My Own Declaration of Independence
On the cusp of the new millenium over seven years ago, I had an epiphany during a stay at a friend's mountain retreat: Time is a limited commodity, money is not. Freedom is owning one's time. Being an employee means a large chunk of your time is owned by the company. Ergo, working for "the man" is to give up personal freedom.
As a former military officer, I was serving the country rather than self. Duty and honor was my motivator, not pay. Eventually, the realization of being owned by Uncle Sam set in. The needs of the Army overrode personal desires one time too many. So I decided to resign my commission. I have great respect for those who have and continue to serve with self-less sacrifice in the Armed Services. I cherish the memories from that time in my life. But now it was time to regain some control in my life.
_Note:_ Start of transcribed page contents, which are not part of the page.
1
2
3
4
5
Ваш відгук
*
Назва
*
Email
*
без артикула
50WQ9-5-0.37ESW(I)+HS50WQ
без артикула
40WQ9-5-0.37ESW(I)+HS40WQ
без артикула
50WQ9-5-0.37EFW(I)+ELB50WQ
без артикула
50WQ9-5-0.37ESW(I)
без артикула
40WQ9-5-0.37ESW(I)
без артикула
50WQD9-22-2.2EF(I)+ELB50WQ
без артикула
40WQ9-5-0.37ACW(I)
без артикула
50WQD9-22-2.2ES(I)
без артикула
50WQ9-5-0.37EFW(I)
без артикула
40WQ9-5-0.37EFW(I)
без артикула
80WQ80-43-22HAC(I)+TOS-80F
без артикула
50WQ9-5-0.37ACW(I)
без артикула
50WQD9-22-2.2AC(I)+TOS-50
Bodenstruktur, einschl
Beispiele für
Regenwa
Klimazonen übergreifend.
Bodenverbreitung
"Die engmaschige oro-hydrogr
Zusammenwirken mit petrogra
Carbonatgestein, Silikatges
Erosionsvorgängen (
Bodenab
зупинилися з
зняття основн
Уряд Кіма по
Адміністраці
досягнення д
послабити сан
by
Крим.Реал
I became a consultant at a large audit & accounting firm. I was somewhat giddy over my new found freedom. I had choice of where to live, what career to pursue, and what to wear. I no longer had to request a "pass" to take weekend trips outside of a 50 mile radius from home base. I morphed from soldier to individual.
I fell into the life of a salaried employee. I gave my time in exchange for good, steady pay and benefits. It seemed reasonable enough. But then my consulting engagements began to incur 12 hour plus days. Then the client asked if I could work weekends. My company pushed for increased billable hours because this equated to increased revenue. The client was incented to push for long hours because the shortened timeline would translate into large executive pay bonuses.
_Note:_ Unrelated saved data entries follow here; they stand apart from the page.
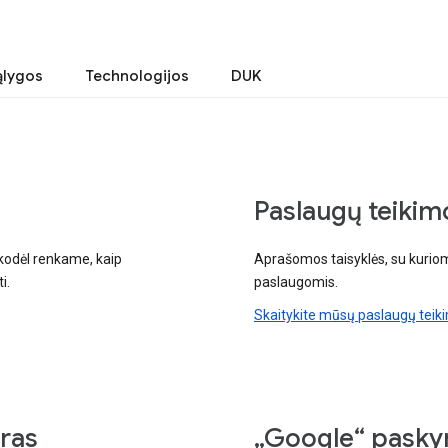
ąlygos
Technologijos
DUK
Paslaugų teikim
kodėl renkame, kaip
Aprašomos taisyklės, su kuriom
i.
paslaugomis.
Skaitykite mūsų paslaugų teik
ras
„Google“ pasky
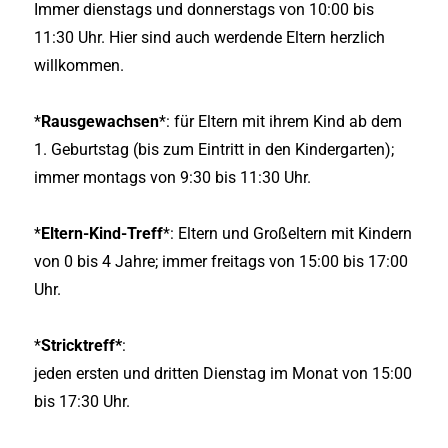
Immer dienstags und donnerstags von 10:00 bis
11:30 Uhr. Hier sind auch werdende Eltern herzlich
willkommen.
*
Rausgewachsen
*: für Eltern mit ihrem Kind ab dem
1. Geburtstag (bis zum Eintritt in den Kindergarten);
immer montags von 9:30 bis 11:30 Uhr.
*
Eltern-Kind-Treff
*: Eltern und Großeltern mit Kindern
von 0 bis 4 Jahre; immer freitags von 15:00 bis 17:00
Uhr.
*
Stricktreff*
:
jeden ersten und dritten Dienstag im Monat von 15:00
bis 17:30 Uhr.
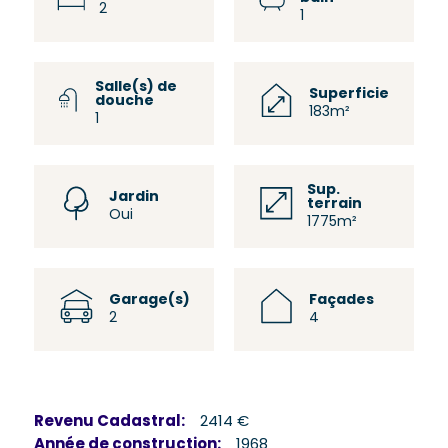
2
1
Salle(s) de
Superficie
douche
183m²
1
Sup.
Jardin
terrain
Oui
1775m²
Garage(s)
Façades
2
4
Revenu Cadastral:
2414 €
Année de construction:
1968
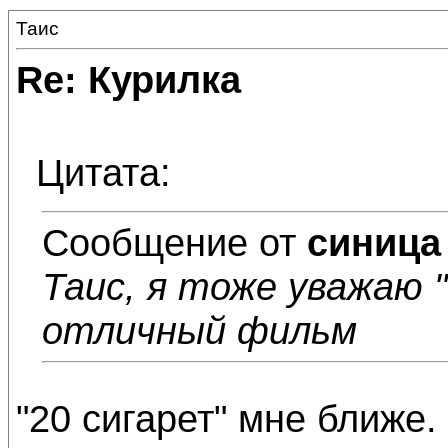
Таис
Re: Курилка
Цитата:
Сообщение от
синица
Таис, я тоже уважаю 
отличный фильм
"20 сигарет" мне ближе.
It is true that I had a performance bonus that factored in billable hours, but the earnable bonus did not seem equitable. In addition, I was not truly compensated for the time I spent traveling to the client locations or for the inconvenience of being away from home. Moreover, I could only work so many billable hours in the day to translate to a capped bonus income. Any extra hours worked after a certain point would have diminishing returns. I actually felt like my employers were "pimping" out my professional service.
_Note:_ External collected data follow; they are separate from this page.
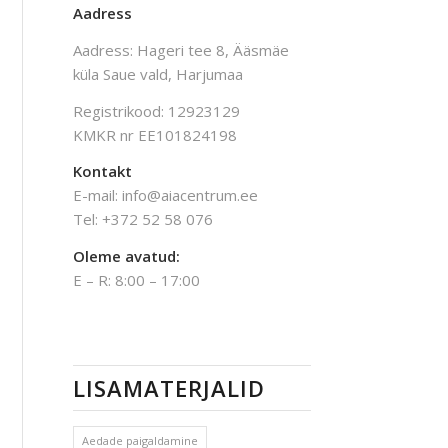
Aadress
Aadress: Hageri tee 8, Ääsmäe
küla Saue vald, Harjumaa
Registrikood: 12923129
KMKR nr EE101824198
Kontakt
E-mail: info@aiacentrum.ee
Tel: +372 52 58 076
Oleme avatud:
E – R: 8:00 – 17:00
LISAMATERJALID
Aedade paigaldamine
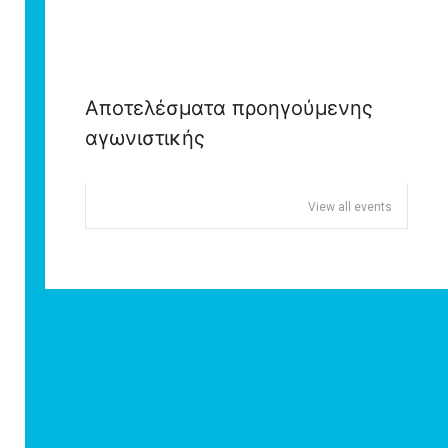
Αποτελέσματα προηγούμενης
αγωνιστικής
View all events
After several years of consulting, I planned and took a six month career sabbatical. I had gone from military to civilian work without a break. Between the pace of the military and consulting work, I was exhausted. I ended up taking a nine-to-five job at a small investment company. But as my first post in this blog pointed out, I became stagnant, bored, and mentally atrophied.
So my goal is to earn money in ways that is not so dependent on my time, which most corporate jobs are not. Alternatively, if I were to put considerable amount of time into an income earning activity, it should be doing something I greatly enjoy. Life, liberty, and the pursuit of happiness is my fitting objective on this 4th of July.